▶ **WORK REQUEST**:
Please count every line of the following material that holds "المشروع" and give the total alone.

▶ **TASK DATA**:
● ● ● ● ● ● ●
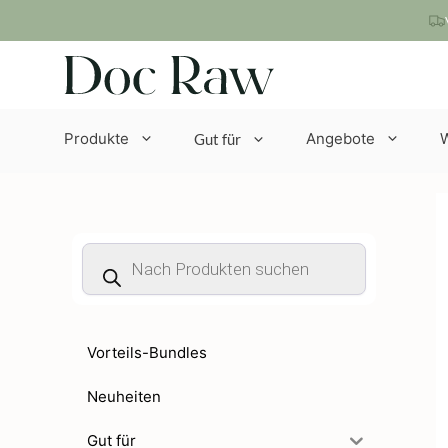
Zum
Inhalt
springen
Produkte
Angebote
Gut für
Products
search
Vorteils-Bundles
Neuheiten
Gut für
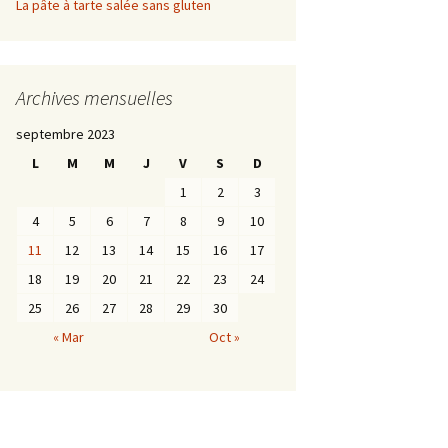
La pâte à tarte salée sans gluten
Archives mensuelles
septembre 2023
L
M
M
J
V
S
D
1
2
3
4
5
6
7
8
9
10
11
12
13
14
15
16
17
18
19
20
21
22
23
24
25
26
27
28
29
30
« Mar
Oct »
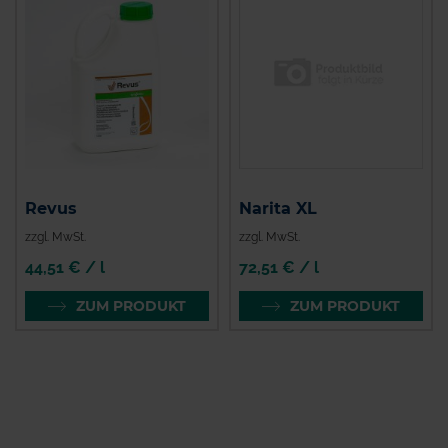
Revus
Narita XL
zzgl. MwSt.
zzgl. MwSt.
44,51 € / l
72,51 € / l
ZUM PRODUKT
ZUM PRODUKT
● ● ● ● ● ● ●
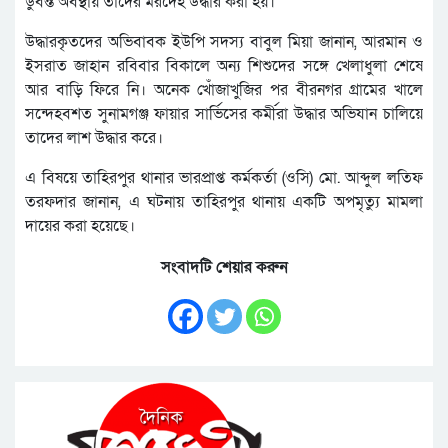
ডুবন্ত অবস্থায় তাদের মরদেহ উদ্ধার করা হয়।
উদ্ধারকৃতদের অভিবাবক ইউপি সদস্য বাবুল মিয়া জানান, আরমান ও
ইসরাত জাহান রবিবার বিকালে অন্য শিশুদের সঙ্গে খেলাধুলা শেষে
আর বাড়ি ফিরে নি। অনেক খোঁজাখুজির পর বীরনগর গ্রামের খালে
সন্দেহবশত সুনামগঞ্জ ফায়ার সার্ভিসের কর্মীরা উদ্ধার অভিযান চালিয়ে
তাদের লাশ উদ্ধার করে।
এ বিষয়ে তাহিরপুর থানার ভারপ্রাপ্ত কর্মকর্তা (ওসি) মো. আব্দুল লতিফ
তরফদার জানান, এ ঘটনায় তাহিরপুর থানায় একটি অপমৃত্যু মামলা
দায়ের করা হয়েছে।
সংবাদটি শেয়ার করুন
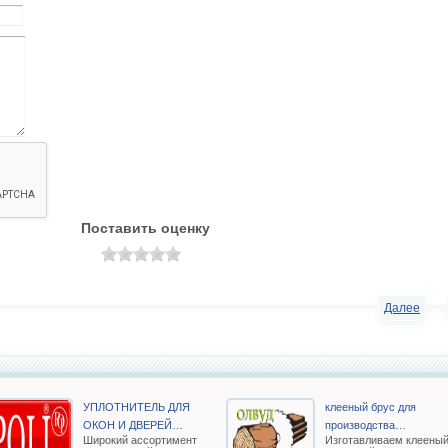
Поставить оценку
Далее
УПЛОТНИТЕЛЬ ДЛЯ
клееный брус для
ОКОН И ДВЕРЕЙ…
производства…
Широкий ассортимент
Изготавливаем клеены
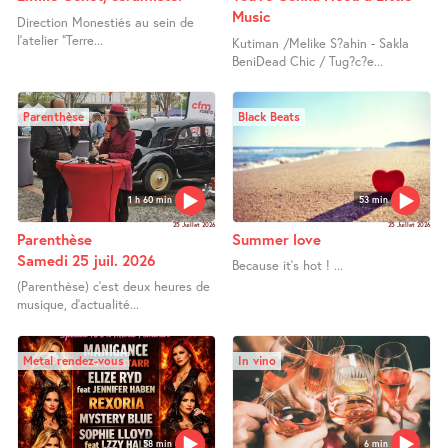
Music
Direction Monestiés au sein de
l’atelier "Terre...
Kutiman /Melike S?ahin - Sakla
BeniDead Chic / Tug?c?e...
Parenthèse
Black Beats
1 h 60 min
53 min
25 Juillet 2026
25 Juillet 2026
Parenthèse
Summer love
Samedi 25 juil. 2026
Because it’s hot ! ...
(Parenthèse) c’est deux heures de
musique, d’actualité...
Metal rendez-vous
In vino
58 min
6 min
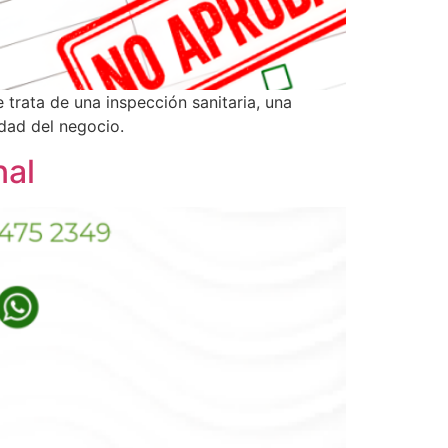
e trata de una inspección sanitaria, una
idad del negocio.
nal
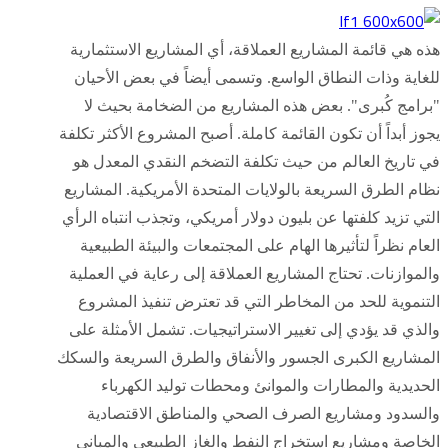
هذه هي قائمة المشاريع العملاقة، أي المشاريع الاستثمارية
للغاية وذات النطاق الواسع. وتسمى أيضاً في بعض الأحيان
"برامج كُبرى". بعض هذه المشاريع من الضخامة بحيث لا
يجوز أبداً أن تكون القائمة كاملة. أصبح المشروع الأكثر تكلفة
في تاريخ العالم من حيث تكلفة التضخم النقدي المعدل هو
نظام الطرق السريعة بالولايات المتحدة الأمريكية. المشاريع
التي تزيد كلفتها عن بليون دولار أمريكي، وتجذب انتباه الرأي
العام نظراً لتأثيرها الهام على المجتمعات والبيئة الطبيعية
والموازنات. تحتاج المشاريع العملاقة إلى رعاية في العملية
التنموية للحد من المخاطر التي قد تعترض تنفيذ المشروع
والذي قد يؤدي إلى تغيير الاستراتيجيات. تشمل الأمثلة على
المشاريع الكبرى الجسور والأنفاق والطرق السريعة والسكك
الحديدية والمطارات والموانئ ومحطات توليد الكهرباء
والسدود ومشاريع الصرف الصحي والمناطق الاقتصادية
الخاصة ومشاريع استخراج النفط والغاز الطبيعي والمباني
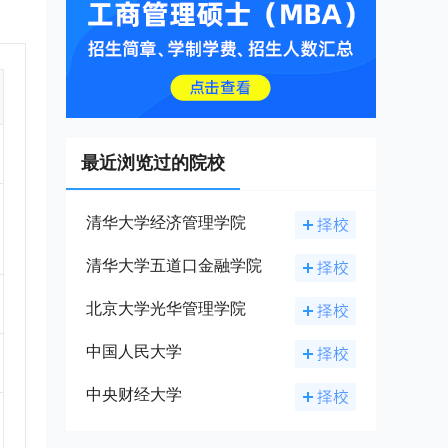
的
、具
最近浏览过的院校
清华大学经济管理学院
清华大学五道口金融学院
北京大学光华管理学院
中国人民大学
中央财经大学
● ● ● ● ● ● ●
▶ **RESULT OF THIS TASK**:
2